If a line in the data below holds the word "mouvement", copy it.

---

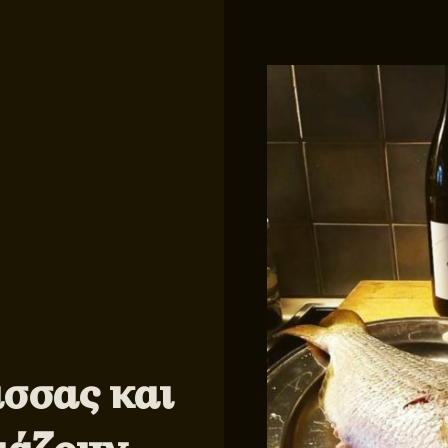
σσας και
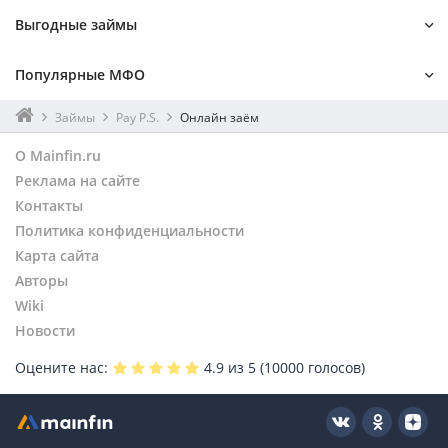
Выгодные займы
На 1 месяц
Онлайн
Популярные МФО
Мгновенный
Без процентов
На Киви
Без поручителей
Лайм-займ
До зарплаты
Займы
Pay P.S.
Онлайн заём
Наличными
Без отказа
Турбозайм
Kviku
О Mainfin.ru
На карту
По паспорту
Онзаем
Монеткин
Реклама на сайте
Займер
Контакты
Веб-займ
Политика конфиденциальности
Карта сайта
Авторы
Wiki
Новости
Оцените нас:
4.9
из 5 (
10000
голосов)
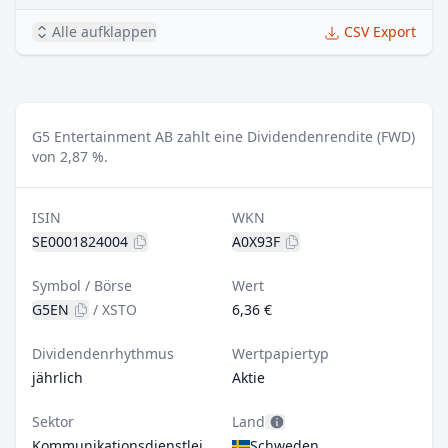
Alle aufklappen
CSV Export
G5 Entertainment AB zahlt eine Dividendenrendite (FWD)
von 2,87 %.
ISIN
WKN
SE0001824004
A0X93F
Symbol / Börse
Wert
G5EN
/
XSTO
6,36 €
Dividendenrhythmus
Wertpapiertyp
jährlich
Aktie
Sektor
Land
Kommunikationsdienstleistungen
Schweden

---

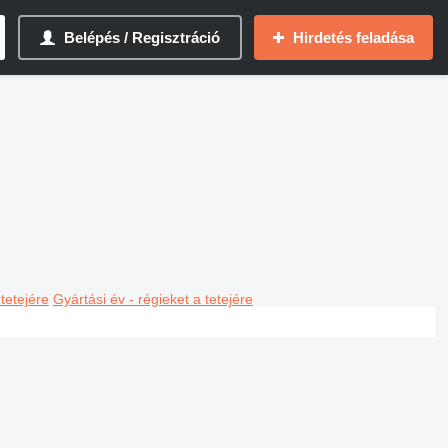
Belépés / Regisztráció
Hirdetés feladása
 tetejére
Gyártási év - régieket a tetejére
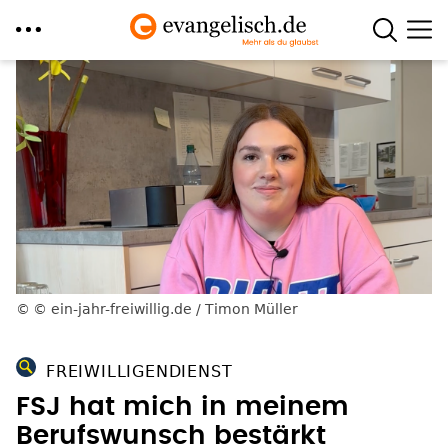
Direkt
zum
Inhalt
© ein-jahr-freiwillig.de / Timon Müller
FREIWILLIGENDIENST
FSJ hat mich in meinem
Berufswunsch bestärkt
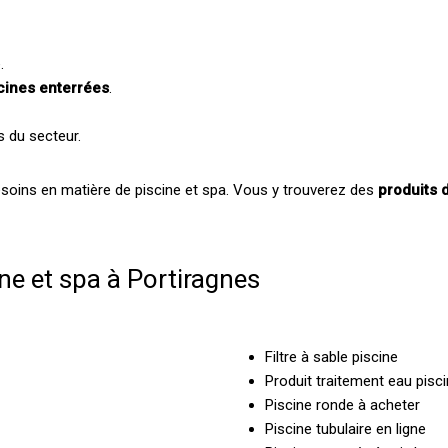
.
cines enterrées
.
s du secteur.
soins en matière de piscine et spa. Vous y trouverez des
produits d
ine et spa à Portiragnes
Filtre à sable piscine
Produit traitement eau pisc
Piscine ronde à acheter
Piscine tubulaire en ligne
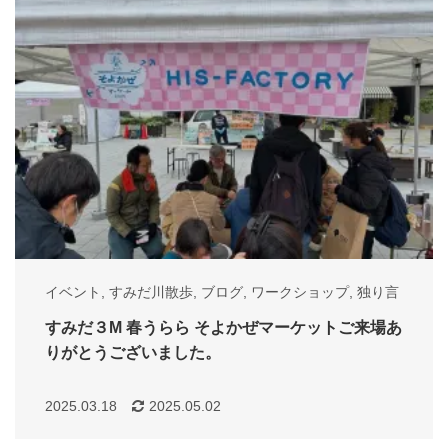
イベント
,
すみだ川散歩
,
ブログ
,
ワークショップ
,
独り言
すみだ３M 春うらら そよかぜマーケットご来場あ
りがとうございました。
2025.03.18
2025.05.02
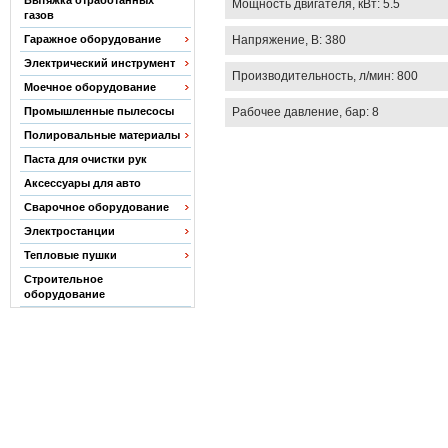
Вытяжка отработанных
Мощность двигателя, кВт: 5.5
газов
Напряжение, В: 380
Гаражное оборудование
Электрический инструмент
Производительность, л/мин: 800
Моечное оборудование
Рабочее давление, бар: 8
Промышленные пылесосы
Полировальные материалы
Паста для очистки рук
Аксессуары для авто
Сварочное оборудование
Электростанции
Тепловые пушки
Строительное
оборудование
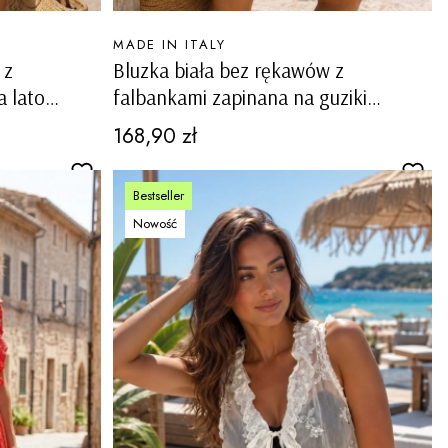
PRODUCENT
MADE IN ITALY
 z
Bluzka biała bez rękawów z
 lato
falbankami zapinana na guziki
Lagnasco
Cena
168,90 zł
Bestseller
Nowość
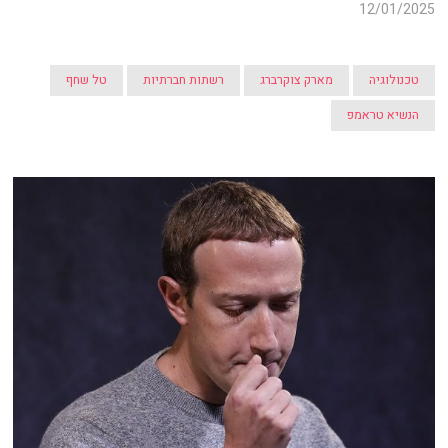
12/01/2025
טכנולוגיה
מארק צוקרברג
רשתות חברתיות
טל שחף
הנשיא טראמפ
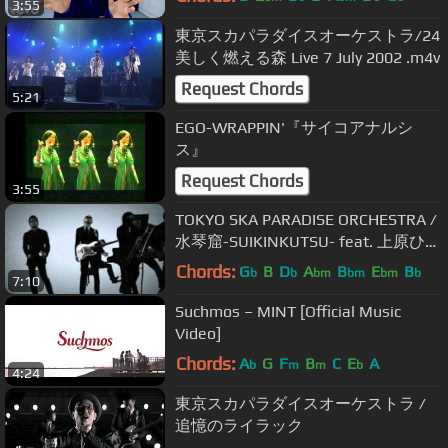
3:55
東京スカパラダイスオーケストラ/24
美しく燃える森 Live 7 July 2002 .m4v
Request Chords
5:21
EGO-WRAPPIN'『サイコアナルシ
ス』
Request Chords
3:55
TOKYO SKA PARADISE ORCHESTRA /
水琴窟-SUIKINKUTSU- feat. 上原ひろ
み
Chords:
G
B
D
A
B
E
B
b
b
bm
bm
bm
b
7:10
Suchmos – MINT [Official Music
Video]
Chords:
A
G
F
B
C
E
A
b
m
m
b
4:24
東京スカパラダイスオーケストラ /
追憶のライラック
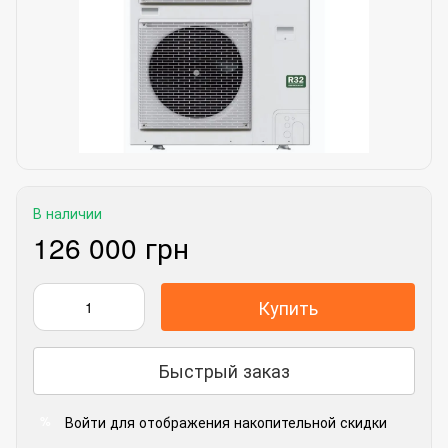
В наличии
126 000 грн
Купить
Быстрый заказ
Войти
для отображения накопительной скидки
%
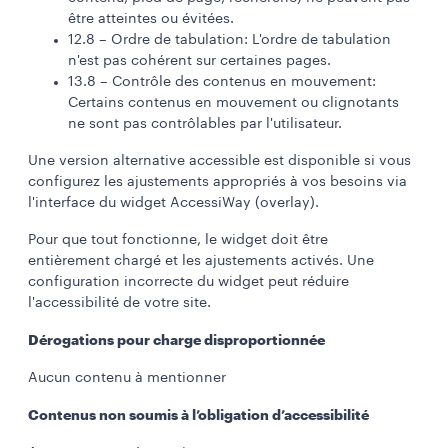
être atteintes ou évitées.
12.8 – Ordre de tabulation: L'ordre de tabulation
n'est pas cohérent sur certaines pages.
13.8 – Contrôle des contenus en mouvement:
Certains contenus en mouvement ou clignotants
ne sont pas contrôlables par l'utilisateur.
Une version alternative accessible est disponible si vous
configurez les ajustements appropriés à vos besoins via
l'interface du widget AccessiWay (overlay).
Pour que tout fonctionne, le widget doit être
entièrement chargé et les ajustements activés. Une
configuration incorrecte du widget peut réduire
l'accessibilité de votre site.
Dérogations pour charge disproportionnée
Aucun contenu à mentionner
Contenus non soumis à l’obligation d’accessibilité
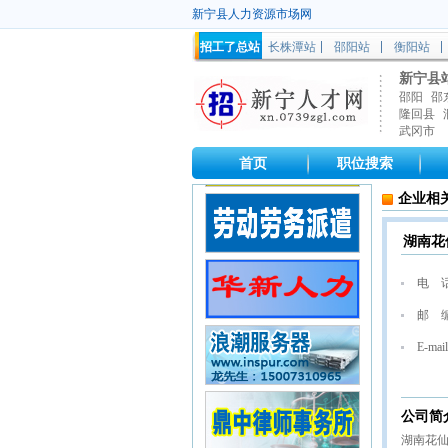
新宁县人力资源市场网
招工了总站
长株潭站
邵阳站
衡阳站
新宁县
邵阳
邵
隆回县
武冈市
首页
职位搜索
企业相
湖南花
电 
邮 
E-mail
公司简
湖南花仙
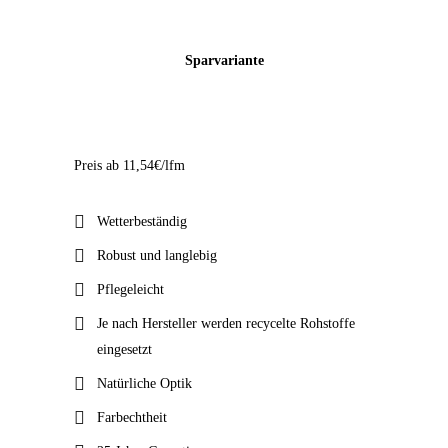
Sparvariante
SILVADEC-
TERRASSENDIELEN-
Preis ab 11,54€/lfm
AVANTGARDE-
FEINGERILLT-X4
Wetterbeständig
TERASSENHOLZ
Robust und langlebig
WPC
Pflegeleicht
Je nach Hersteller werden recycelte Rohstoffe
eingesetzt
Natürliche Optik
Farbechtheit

---

# OUTPUT OF THE EXERCISE
13.8 – Contrôle des contenus en mouvement:
Certains contenus en mouvement ou clignotants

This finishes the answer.